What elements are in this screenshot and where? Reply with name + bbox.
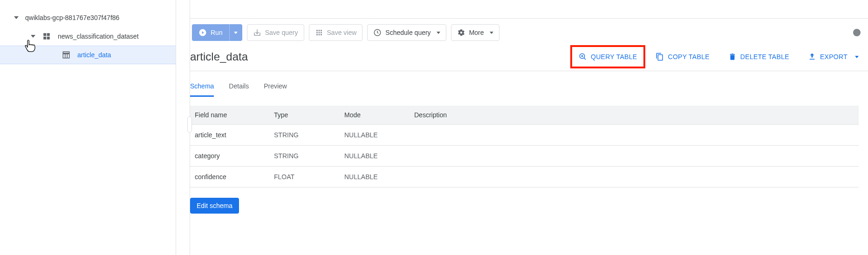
main-pane: Run Save query Save view Schedule query … xyxy=(190,0,868,255)
schedule-query-label: Schedule query xyxy=(385,29,431,36)
schema-row: confidence FLOAT NULLABLE xyxy=(190,167,859,188)
schema-row: article_text STRING NULLABLE xyxy=(190,125,859,146)
dataset-icon xyxy=(42,32,51,41)
run-button[interactable]: Run xyxy=(192,24,229,41)
tab-preview[interactable]: Preview xyxy=(264,82,287,97)
schema-table: Field name Type Mode Description article… xyxy=(190,106,859,188)
tabs: Schema Details Preview xyxy=(190,71,859,97)
editor-pane xyxy=(190,0,868,19)
copy-table-label: COPY TABLE xyxy=(668,53,709,60)
caret-down-icon xyxy=(490,32,493,34)
run-label: Run xyxy=(211,29,223,36)
table-icon xyxy=(62,50,71,60)
save-view-button[interactable]: Save view xyxy=(309,24,363,41)
chevron-down-icon xyxy=(31,35,35,38)
cell-mode: NULLABLE xyxy=(340,125,410,146)
query-table-button[interactable]: QUERY TABLE xyxy=(570,45,646,68)
drag-handle-icon[interactable] xyxy=(187,116,192,133)
header-mode: Mode xyxy=(340,106,410,125)
run-button-group: Run xyxy=(192,24,242,41)
cell-mode: NULLABLE xyxy=(340,167,410,188)
header-description: Description xyxy=(410,106,859,125)
schema-row: category STRING NULLABLE xyxy=(190,146,859,167)
cell-type: STRING xyxy=(269,146,340,167)
chevron-down-icon xyxy=(14,16,19,19)
status-indicator xyxy=(853,29,861,36)
save-view-label: Save view xyxy=(327,29,357,36)
caret-down-icon xyxy=(437,32,440,34)
export-label: EXPORT xyxy=(820,53,847,60)
copy-table-button[interactable]: COPY TABLE xyxy=(656,53,709,61)
project-label: qwiklabs-gcp-881767e307f47f86 xyxy=(25,14,119,21)
header-field-name: Field name xyxy=(190,106,269,125)
cell-description xyxy=(410,167,859,188)
save-query-label: Save query xyxy=(265,29,298,36)
resize-divider[interactable] xyxy=(176,0,190,255)
dataset-label: news_classification_dataset xyxy=(58,33,139,40)
export-button[interactable]: EXPORT xyxy=(808,53,859,61)
run-dropdown[interactable] xyxy=(229,24,242,41)
more-label: More xyxy=(469,29,484,36)
schedule-query-button[interactable]: Schedule query xyxy=(367,24,446,41)
table-tree-item-selected[interactable]: article_data xyxy=(0,46,176,64)
navigation-sidebar: qwiklabs-gcp-881767e307f47f86 news_class… xyxy=(0,0,176,255)
query-table-label: QUERY TABLE xyxy=(591,53,637,60)
cell-field: article_text xyxy=(190,125,269,146)
table-header-row: article_data QUERY TABLE COPY TABLE DELE… xyxy=(190,47,868,71)
cell-description xyxy=(410,146,859,167)
schema-header-row: Field name Type Mode Description xyxy=(190,106,859,125)
project-tree-item[interactable]: qwiklabs-gcp-881767e307f47f86 xyxy=(0,8,176,27)
content-area: Schema Details Preview Field name Type M… xyxy=(190,71,868,214)
delete-table-button[interactable]: DELETE TABLE xyxy=(728,53,789,61)
edit-schema-button[interactable]: Edit schema xyxy=(190,198,239,214)
caret-down-icon xyxy=(855,56,859,58)
header-type: Type xyxy=(269,106,340,125)
caret-down-icon xyxy=(234,32,238,34)
cell-field: category xyxy=(190,146,269,167)
table-actions: QUERY TABLE COPY TABLE DELETE TABLE EXPO… xyxy=(579,53,859,61)
save-query-button[interactable]: Save query xyxy=(247,24,304,41)
more-button[interactable]: More xyxy=(451,24,499,41)
dataset-tree-item[interactable]: news_classification_dataset xyxy=(0,27,176,46)
tab-details[interactable]: Details xyxy=(229,82,249,97)
cell-field: confidence xyxy=(190,167,269,188)
tab-schema[interactable]: Schema xyxy=(190,82,214,97)
cell-type: STRING xyxy=(269,125,340,146)
cell-type: FLOAT xyxy=(269,167,340,188)
cell-mode: NULLABLE xyxy=(340,146,410,167)
table-title: article_data xyxy=(190,50,248,63)
delete-table-label: DELETE TABLE xyxy=(740,53,789,60)
toolbar: Run Save query Save view Schedule query … xyxy=(190,19,868,47)
cell-description xyxy=(410,125,859,146)
table-label: article_data xyxy=(77,51,111,59)
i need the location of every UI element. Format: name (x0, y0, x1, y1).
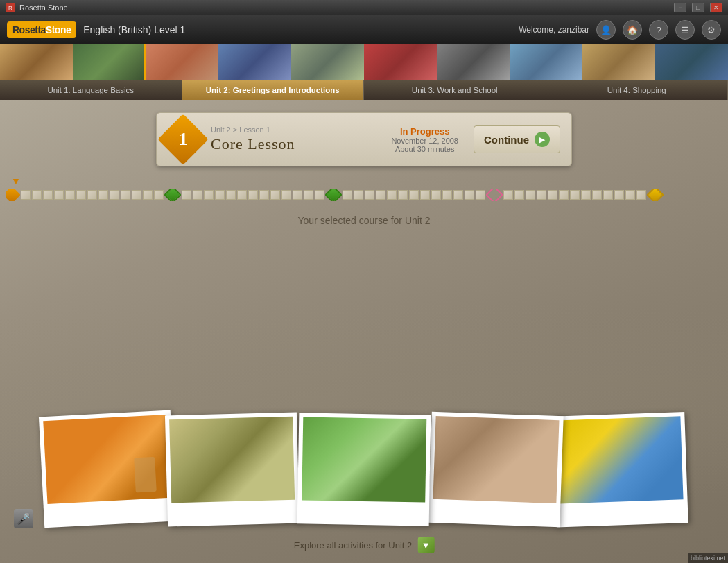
progress-step[interactable] (592, 190, 602, 200)
progress-step[interactable] (32, 190, 42, 200)
progress-step[interactable] (476, 190, 485, 200)
lesson-breadcrumb: Unit 2 > Lesson 1 (211, 125, 381, 134)
strip-image-8[interactable] (510, 44, 582, 80)
selected-course-text: Your selected course for Unit 2 (0, 215, 728, 226)
maximize-button[interactable]: □ (692, 3, 704, 12)
strip-image-3[interactable] (146, 44, 218, 80)
progress-step[interactable] (21, 190, 31, 200)
lesson-number-diamond: 1 (157, 114, 209, 165)
progress-step[interactable] (65, 190, 75, 200)
help-icon[interactable]: ? (649, 20, 668, 40)
progress-step[interactable] (420, 190, 430, 200)
progress-step[interactable] (121, 190, 130, 200)
progress-step[interactable] (354, 190, 363, 200)
progress-step[interactable] (87, 190, 97, 200)
progress-step[interactable] (343, 190, 352, 200)
progress-step[interactable] (398, 190, 408, 200)
strip-image-9[interactable] (582, 44, 655, 80)
photo-card-5[interactable] (553, 412, 688, 528)
progress-step[interactable] (43, 190, 53, 200)
progress-step[interactable] (514, 190, 524, 200)
progress-milestone-4[interactable] (485, 189, 503, 201)
photo-image-5 (557, 416, 683, 503)
progress-step[interactable] (154, 190, 164, 200)
strip-image-2[interactable] (73, 44, 146, 80)
progress-step[interactable] (270, 190, 280, 200)
progress-step[interactable] (465, 190, 474, 200)
progress-step[interactable] (537, 190, 546, 200)
progress-step[interactable] (503, 190, 513, 200)
minimize-button[interactable]: − (674, 3, 686, 12)
strip-image-1[interactable] (0, 44, 73, 80)
strip-image-7[interactable] (437, 44, 510, 80)
progress-step[interactable] (636, 190, 646, 200)
progress-milestone-2[interactable] (164, 189, 181, 201)
progress-step[interactable] (365, 190, 374, 200)
progress-step[interactable] (581, 190, 591, 200)
progress-milestone-1[interactable] (6, 189, 21, 201)
photo-card-2[interactable] (165, 413, 300, 527)
progress-step[interactable] (304, 190, 313, 200)
progress-step[interactable] (431, 190, 441, 200)
progress-step[interactable] (387, 190, 397, 200)
progress-step[interactable] (226, 190, 236, 200)
progress-step[interactable] (548, 190, 557, 200)
progress-step[interactable] (570, 190, 580, 200)
menu-icon[interactable]: ☰ (675, 20, 695, 40)
user-icon[interactable]: 👤 (596, 20, 616, 40)
down-arrow-icon[interactable]: ▼ (11, 176, 25, 186)
lesson-card: 1 Unit 2 > Lesson 1 Core Lesson In Progr… (156, 112, 572, 166)
lesson-duration: About 30 minutes (391, 145, 458, 153)
progress-step[interactable] (315, 190, 324, 200)
progress-step[interactable] (132, 190, 141, 200)
strip-image-5[interactable] (291, 44, 364, 80)
progress-step[interactable] (259, 190, 269, 200)
progress-step[interactable] (376, 190, 385, 200)
progress-step[interactable] (526, 190, 535, 200)
progress-step[interactable] (281, 190, 291, 200)
lesson-info: Unit 2 > Lesson 1 Core Lesson (211, 125, 381, 153)
home-icon[interactable]: 🏠 (623, 20, 642, 40)
photo-image-2 (169, 417, 295, 503)
progress-step[interactable] (453, 190, 463, 200)
strip-image-10[interactable] (655, 44, 728, 80)
photo-card-1[interactable] (39, 410, 176, 528)
progress-step[interactable] (237, 190, 247, 200)
unit-tab-2[interactable]: Unit 2: Greetings and Introductions (182, 80, 365, 100)
explore-area: Explore all activities for Unit 2 ▼ (294, 537, 435, 553)
unit-tab-1[interactable]: Unit 1: Language Basics (0, 80, 182, 100)
progress-step[interactable] (293, 190, 302, 200)
progress-step[interactable] (409, 190, 419, 200)
settings-icon[interactable]: ⚙ (702, 20, 721, 40)
progress-step[interactable] (625, 190, 635, 200)
strip-image-6[interactable] (364, 44, 437, 80)
strip-image-4[interactable] (218, 44, 291, 80)
progress-milestone-3[interactable] (324, 189, 342, 201)
lesson-number: 1 (179, 129, 188, 150)
progress-track-area: ▼ (6, 176, 722, 201)
progress-milestone-end[interactable] (646, 189, 664, 201)
progress-step[interactable] (76, 190, 86, 200)
close-button[interactable]: ✕ (710, 3, 722, 12)
play-icon: ▶ (535, 132, 550, 147)
photo-card-4[interactable] (428, 412, 563, 528)
explore-button[interactable]: ▼ (417, 537, 434, 553)
unit-tab-3[interactable]: Unit 3: Work and School (364, 80, 546, 100)
progress-step[interactable] (204, 190, 214, 200)
progress-step[interactable] (215, 190, 225, 200)
progress-step[interactable] (110, 190, 119, 200)
progress-step[interactable] (248, 190, 258, 200)
progress-step[interactable] (603, 190, 613, 200)
progress-step[interactable] (442, 190, 452, 200)
progress-step[interactable] (54, 190, 64, 200)
progress-step[interactable] (559, 190, 569, 200)
progress-step[interactable] (143, 190, 153, 200)
photo-card-3[interactable] (297, 413, 431, 526)
progress-step[interactable] (98, 190, 108, 200)
unit-tab-4[interactable]: Unit 4: Shopping (546, 80, 729, 100)
microphone-icon[interactable]: 🎤 (14, 509, 33, 528)
progress-step[interactable] (614, 190, 624, 200)
continue-button[interactable]: Continue ▶ (474, 125, 560, 153)
progress-step[interactable] (182, 190, 191, 200)
progress-step[interactable] (193, 190, 202, 200)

- - - - -

# EXERCISE OBJECTIVE
In the records above, collect each line with "EXPORT".

# FINAL ANSWER
export-label: EXPORT xyxy=(820,53,847,60)
export-button[interactable]: EXPORT xyxy=(808,53,859,61)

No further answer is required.